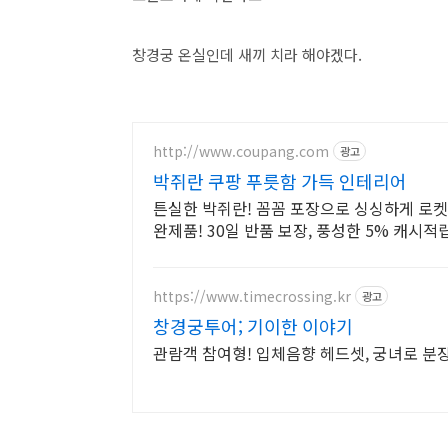
창경궁 온실인데 새끼 치라 해야겠다.
http://www.coupang.com
광고
박쥐란 쿠팡 푸릇함 가득 인테리어
튼실한 박쥐란! 꼼꼼 포장으로 싱싱하게 로켓
완제품! 30일 반품 보장, 풍성한 5% 캐시적
https://www.timecrossing.kr
광고
창경궁투어; 기이한 이야기
관람객 참여형! 입체음향 헤드셋, 궁녀로 분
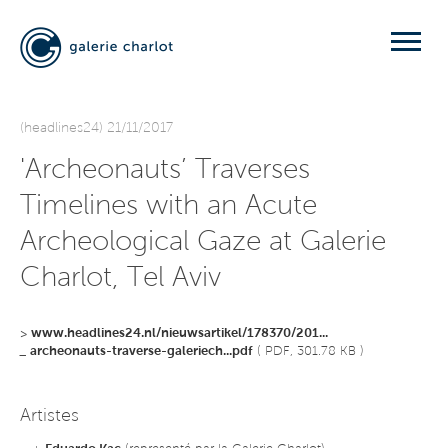
(headlines24) 21/11/2017
'Archeonauts’ Traverses
Timelines with an Acute
Archeological Gaze at Galerie
Charlot, Tel Aviv
>
www.headlines24.nl/nieuwsartikel/178370/201...
_
archeonauts-traverse-galeriech...pdf
( PDF, 301.78 KB )
Artistes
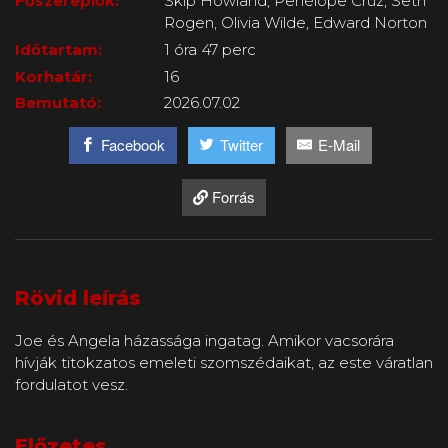
Főszereplők:
Skip Howland, Penélope Cruz, Seth
Rogen, Olivia Wilde, Edward Norton
Időtartam:
1 óra 47 perc
Korhatár:
16
Bemutató:
2026.07.02
Facebook
Twitter
E-Mail
Forrás
Rövid leírás
Joe és Angela házassága ingatag. Amikor vacsorára
hívják titokzatos emeleti szomszédaikat, az este váratlan
fordulatot vesz.
Előzetes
__________
* Task directions: Everything in the entries except the pictures should be returned exactly as given.

* Response:
창경궁 온실인데 새끼 치라 해야겠다.
http://www.coupang.com
광고
박쥐란 쿠팡 푸릇함 가득 인테리어
튼실한 박쥐란! 꼼꼼 포장으로 싱싱하게 로켓
완제품! 30일 반품 보장, 풍성한 5% 캐시적
https://www.timecrossing.kr
광고
창경궁투어; 기이한 이야기
관람객 참여형! 입체음향 헤드셋, 궁녀로 분
(headlines24) 21/11/2017
'Archeonauts’ Traverses
Timelines with an Acute
Archeological Gaze at Galerie
Charlot, Tel Aviv
>
www.headlines24.nl/nieuwsartikel/178370/201...
_
archeonauts-traverse-galeriech...pdf
( PDF, 301.78 KB )
Artistes
Főszereplők:
Skip Howland, Penélope Cruz, Seth
Rogen, Olivia Wilde, Edward Norton
Időtartam:
1 óra 47 perc
Korhatár:
16
Bemutató:
2026.07.02
Facebook
Twitter
E-Mail
Forrás
Rövid leírás
Joe és Angela házassága ingatag. Amikor vacsorára
hívják titokzatos emeleti szomszédaikat, az este váratlan
fordulatot vesz.
Előzetes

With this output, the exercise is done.